A comparison of the raw and of the age standardized incidences in EUTOS and earlier studies is shown in Table 6.22, 29, 30, 31, 32, 33, 34, 35, 36 For males and females all together, two European studies32, 33 reported a raw incidence of 1.10 and 1.20. The Swedish registry22 reported a raw incidence of 0.97 (1.07 in males and 0.88 in females), very close to EUTOS. Studies performed in selected regions of Spain, France, England and Germany,29, 30, 31, 34, 35 reported a raw incidence ranging from 0.79 in Germany to 1.15 in Spain. Few data were available for the standardized incidence adjusted for age, either European or World, with values <1.00 in females, and ranging from 0.72 to 1.40 in males (Table 5). A more detailed analysis of the incidence by age is available only from the United States (SEER) 36 and the Swedish registries.22 In all age groups, the incidence was lower in the United States than in Sweden and in EUTOS, when using only cases with ICD-O-3 code 9875 which is in use since 2001 and requires the patient to be BCR-ABL1+ (Figure 1). Incidences including also patients with ICD-O-3 code 9863—who are not confirmed to be Ph+ and /or BCR-ABL1+—are much higher. It is difficult to conclude that the reported differences between Europe and US reflect a truly different incidence. Underreporting of cytogenetic or molecularly defined cases is more likely.

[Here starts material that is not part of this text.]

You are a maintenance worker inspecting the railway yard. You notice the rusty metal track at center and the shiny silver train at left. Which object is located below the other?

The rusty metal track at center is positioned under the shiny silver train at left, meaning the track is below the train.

This sample of 92.5 million people was taken from 20 countries with about 447.6 million people ⩾20 years old. In the other 19 European countries that were not sampled, the number of inhabitants ⩾20 years old is about 130 millions. Therefore, in Europe, including Russia but not Turkey, the total number of people ⩾20 years old is about 575.5 millions. Extrapolating the raw incidence that was calculated in 20 countries from 92.5 million people, the number of newly diagnosed cases of Ph+, BCR-ABL1+ and CML should approximate 6370 per year. With an expected yearly death rate of about 2% per year,1, 2, 3, 4, 5 the prevalence of CML will grow considerably in the future.6, 7
This trend underscores the importance of setting and maintaining this kind of registries, in order to plan the management of the disease. The establishment of dedicated referral centres could help to limit the costs of therapy and therapy monitoring. Epidemiologic studies are essential for setting strategies for long/term treatment, including drug choice and drug dose, and particularly the strategies for the achievement of a condition of treatment-free remission and they are the basis of evidence-based health care. Finally, registries like this allow to assess the generalizability of the results of clinical trials, which is an important feature in these times of strict adherence to evidence-based medicine and budget restrictions.
Hehlmann R, Hochhaus A, Baccarani M, on behalf of the European LeukemiaNet. Chronic myeloid leukaemia. Lancet 2007; 370: 342–50.
Björkholm M, Ohm L, Eloranta S, Derolf A, Hultcrantz M, Sjöberg J et al. Success story of targeted therapy in chronic myeloid leukemia: a population-based study of patients diagnosed in Sweden from 1973 to 2008. J Clin Oncol 2011; 29: 2514–2520.
Kantarjian H, O’Brien S, Jabbour E, Garcia-Manero G, Quintas-Cardama A, Shan J et al. Improved survival in chronic myeloid leukemia since the introduction of imatinib therapy: a single-institution historical experience. Blood 2012; 119: 1981–1987.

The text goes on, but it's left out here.